6 ноября 2013
830

О тюрьмах, которым не нужны заборы

Русский Север против кантонального уюта. Михаил Калужский поговорил с авторами проекта о Диксоне — Беатом Швайцером и Урсом Маннхартом

текст: Михаил Калужский
Detailed_picture© Pro Helvetia

На Красноярской ярмарке книжной культуры, которая недавно закончилась, одним из главных гостей была Швейцария. В рамках программы Swiss Made in Russia в Красноярске читали швейцарские пьесы, обсуждали литературу и сравнивали российский и швейцарский опыт культурной памяти.

Тем временем в Красноярском музейном центре, где все стены экспозиционного пространства черного цвета, несколько перекрасили в белый. Проект Беата Швайцера и Урса Маннхарта «Диксон быт / Границы льда» мог быть показан только на белом фоне. Михаил Калужский поговорил с фотографом Беатом Швайцером и писателем Урсом Маннхартом.

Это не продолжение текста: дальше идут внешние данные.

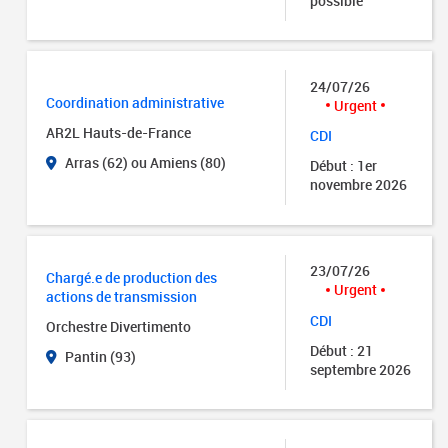
possible
24/07/26
Coordination administrative
Urgent
AR2L Hauts-de-France
CDI
Arras (62) ou Amiens (80)
Début : 1er
novembre 2026
23/07/26
Chargé.e de production des
Urgent
actions de transmission
CDI
Orchestre Divertimento
Début : 21
Pantin (93)
septembre 2026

— Это ваш второй проект в России, и снова на Крайнем Севере (первый, «Котельная, или Медленно дотлевающие угли на скованных льдом берегах Териберки», был создан в Териберке в Мурманской области. — Ред.).

Урс Маннхарт: Эти проекты начинались совершенно по-разному. Я переехал в новую квартиру, которая обогревалась газом. И, сидя дома, задумался о том, откуда берется этот газ. Разузнал, что он доставляется в Швейцарию по газопроводу из России. Так у нас и появилась идея отправиться в Териберку. Это поселок на Кольском полуострове в 150 километрах от Мурманска. Териберка должна была стать столицей Штокмановского проекта.

Беат Швайцер: Строительство завода по обработке газа начнется еще через несколько лет, пока оно заморожено. Но над этим проектом было интересно работать. Ведь газ в естественном состоянии — субстанция, которая невидима и даже не пахнет, так что это отлично — исследовать то, что нельзя увидеть и даже понюхать.

Маннхарт: И это говорит фотограф! А Диксон — это совершенно другая идея, и она родилась у Беата.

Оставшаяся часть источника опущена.